In contrast to the warm reception by concert audiences, music critics gave the rhapsody mixed reviews. Samuel Chotzinoff, music critic of the New York World, conceded that Gershwin's composition had "made an honest woman out of jazz", while Henrietta Strauss of The Nation opined that Gershwin had "added a new chapter to our musical history." Olin Downes, reviewing the concert in The New York Times, favorably noted the rhapsody as a "highly original form", and the composer as a "new talent finding its voice."

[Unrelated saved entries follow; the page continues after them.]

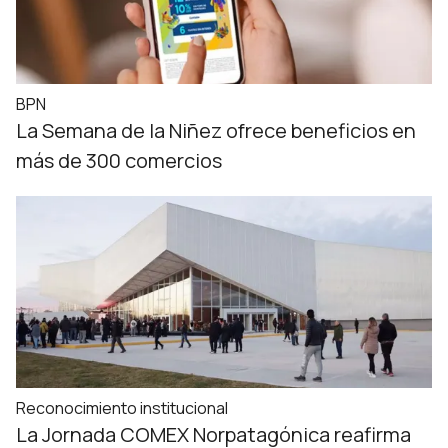
BPN
La Semana de la Niñez ofrece beneficios en
más de 300 comercios
Reconocimiento institucional
La Jornada COMEX Norpatagónica reafirma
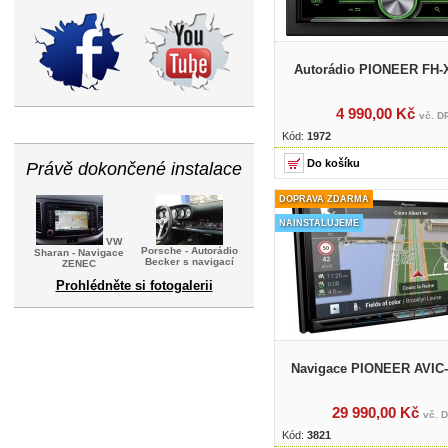
Autorádio PIONEER FH
4 990,00 Kč
vč. D
Kód:
1972
Právě dokončené instalace
DOPRAVA ZDARMA
NAINSTALUJEME
VW
Porsche - Autorádio
Sharan - Navigace
Becker s navigací
ZENEC
Prohlédněte si fotogalerii
Navigace PIONEER AVIC
29 990,00 Kč
vč. 
Kód:
3821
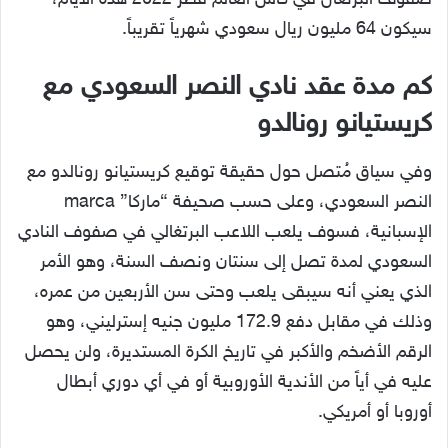
صفوف البرتغال في كأس العالم قطر 2022 هذه الأيام،
سيكون 64 مليون ريال سعودي شهرياً تقريباً.
كم مدة عقد نادي النصر السعودي مع
كريستيانو رونالدو
وفي سياق مُتصل حول حقيقة توقيع كريستيانو رونالدو مع
النصر السعودي، وعلى حسب صحيفة “ماركا” marca
الإسبانية، فسوف يلعب اللاعب البرتغالي في صفوف النادي
السعودي لمدة تصل إلى سنتان ونصف السنة، وهو الأمر
الذي يعني أنه سيبقى يلعب وحتى سن الأربعين من عمره،
وذلك في مقابل دفع 172.9 مليون جنيه إسترليني، وهو
الرقم الأضخم والأكبر في تاريخ الكرة المستديرة، ولن يحصل
عليه في أياً من الأندية الأوروبية أو في أي دوري أبطال
أوروبا أو أمريكي.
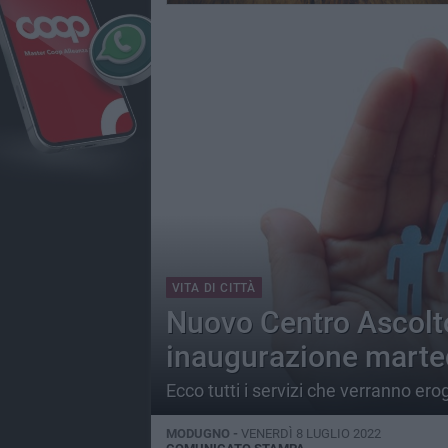
VITA DI CITTÀ
Nuovo Centro Ascolto
inaugurazione marte
Ecco tutti i servizi che verranno ero
MODUGNO -
VENERDÌ 8 LUGLIO 2022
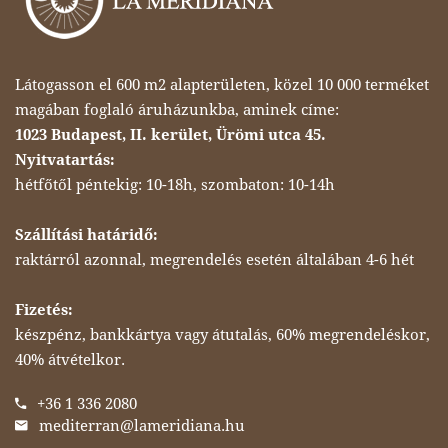
Látogasson el 600 m2 alapterületen, közel 10 000 terméket
magában foglaló áruházunkba, aminek címe:
1023 Budapest, II. kerület, Ürömi utca 45.
Nyitvatartás:
hétfőtől péntekig: 10-18h, szombaton: 10-14h
Szállítási határidő:
raktárról azonnal, megrendelés esetén általában 4-6 hét
Fizetés:
készpénz, bankkártya vagy átutalás, 60% megrendeléskor,
40% átvételkor.
+36 1 336 2080
mediterran@lameridiana.hu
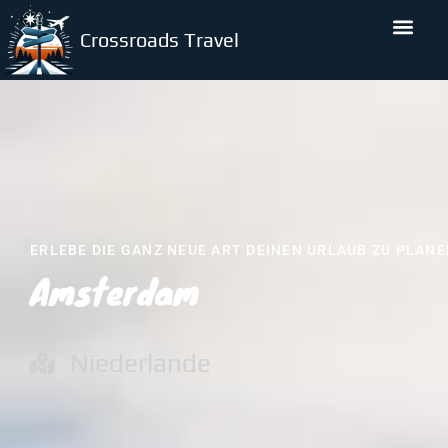
Crossroads Travel
ERLEBE DIE GANZ NEUE ART DEINEN URLAUB ZU PLAN
Amsterdam
Niederlande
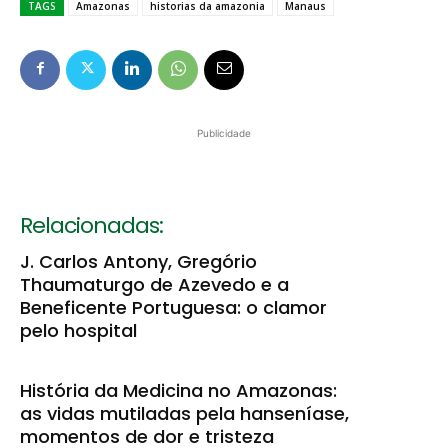
TAGS
Amazonas
historias da amazonia
Manaus
Publicidade
Relacionadas:
J. Carlos Antony, Gregório
Thaumaturgo de Azevedo e a
Beneficente Portuguesa: o clamor
pelo hospital
História da Medicina no Amazonas:
as vidas mutiladas pela hanseníase,
momentos de dor e tristeza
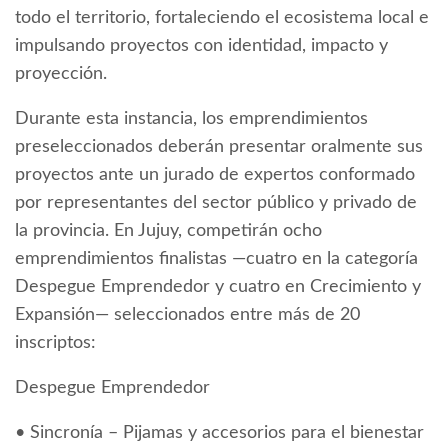
todo el territorio, fortaleciendo el ecosistema local e
impulsando proyectos con identidad, impacto y
proyección.
Durante esta instancia, los emprendimientos
preseleccionados deberán presentar oralmente sus
proyectos ante un jurado de expertos conformado
por representantes del sector público y privado de
la provincia. En Jujuy, competirán ocho
emprendimientos finalistas —cuatro en la categoría
Despegue Emprendedor y cuatro en Crecimiento y
Expansión— seleccionados entre más de 20
inscriptos:
Despegue Emprendedor
• Sincronía – Pijamas y accesorios para el bienestar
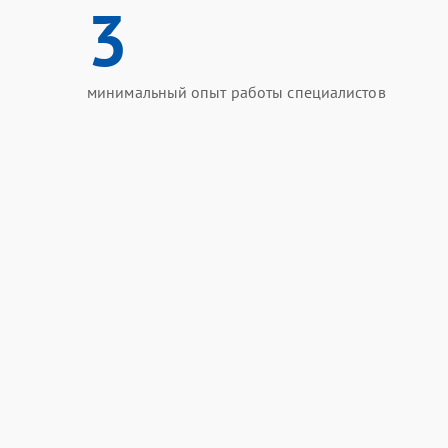
3
минимальный опыт работы специалистов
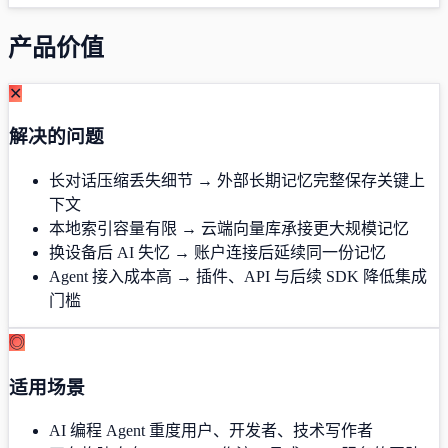
产品价值
✕
解决的问题
长对话压缩丢失细节 → 外部长期记忆完整保存关键上
下文
本地索引容量有限 → 云端向量库承接更大规模记忆
换设备后 AI 失忆 → 账户连接后延续同一份记忆
Agent 接入成本高 → 插件、API 与后续 SDK 降低集成
门槛
◎
适用场景
AI 编程 Agent 重度用户、开发者、技术写作者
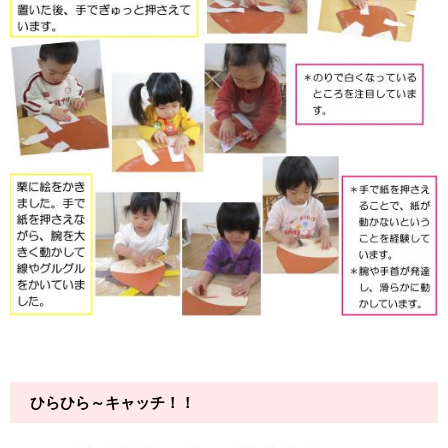
ひらひら～キャッチ！！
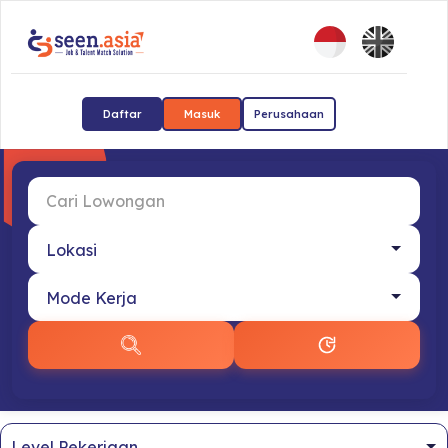
Daftar
Masuk
Perusahaan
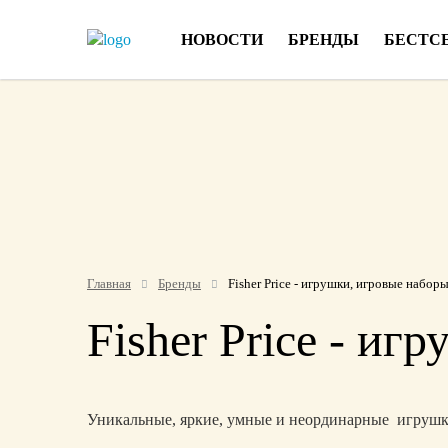
НОВОСТИ
БРЕНДЫ
БЕСТС
Главная
Бренды
Fisher Price - игрушки, игровые набор
Fisher Price - и
Уникальные, яркие, умные и неординарные игрушки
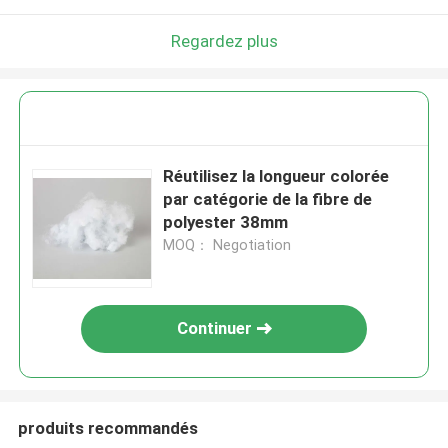
Regardez plus
Réutilisez la longueur colorée
par catégorie de la fibre de
polyester 38mm
MOQ： Negotiation
Continuer
produits recommandés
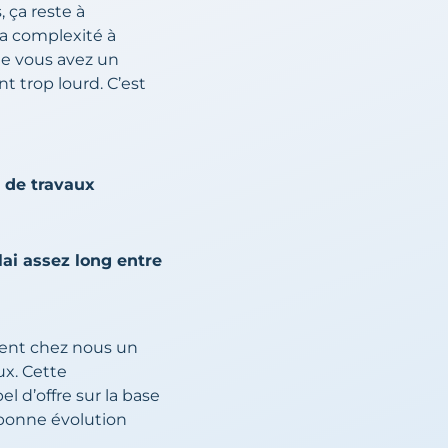
 ça reste à
la complexité à
que vous avez un
 trop lourd. C’est
s de travaux
ai assez long entre
ient chez nous un
ux. Cette
 d’offre sur la base
a bonne évolution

Nonetheless, other reviewers were less positive. Pitts Sanborn declared that the rhapsody "begins with a promising theme well stated" yet "soon runs off into empty passage-work and meaningless repetition." A number of reviews were particularly negative. Lawrence Gilman—a Richard Wagner enthusiast who would later write a devastating review of Gershwin's Porgy and Bess—harshly criticized the rhapsody as "derivative", "stale", and "inexpressive" in a New-York Tribune review on February 13, 1924.

Overall, professional music critics recurrently criticized Gershwin's piece as essentially formless and asserted that the composer had haphazardly glued melodic segments together.

==== Retrospective reviews ====
Years after its premiere, Rhapsody in Blue continued to divide music critics principally due to its perceived melodic incoherence. Constant Lambert, a British composer whose oeuvre often incorporated jazz elements, openly dismissed the work:

The composer [George Gershwin], trying to write a Lisztian concerto in a jazz style, has used only the non-barbaric elements in dance music, the result being neither good jazz nor good Liszt, and in no sense of the word a good concerto.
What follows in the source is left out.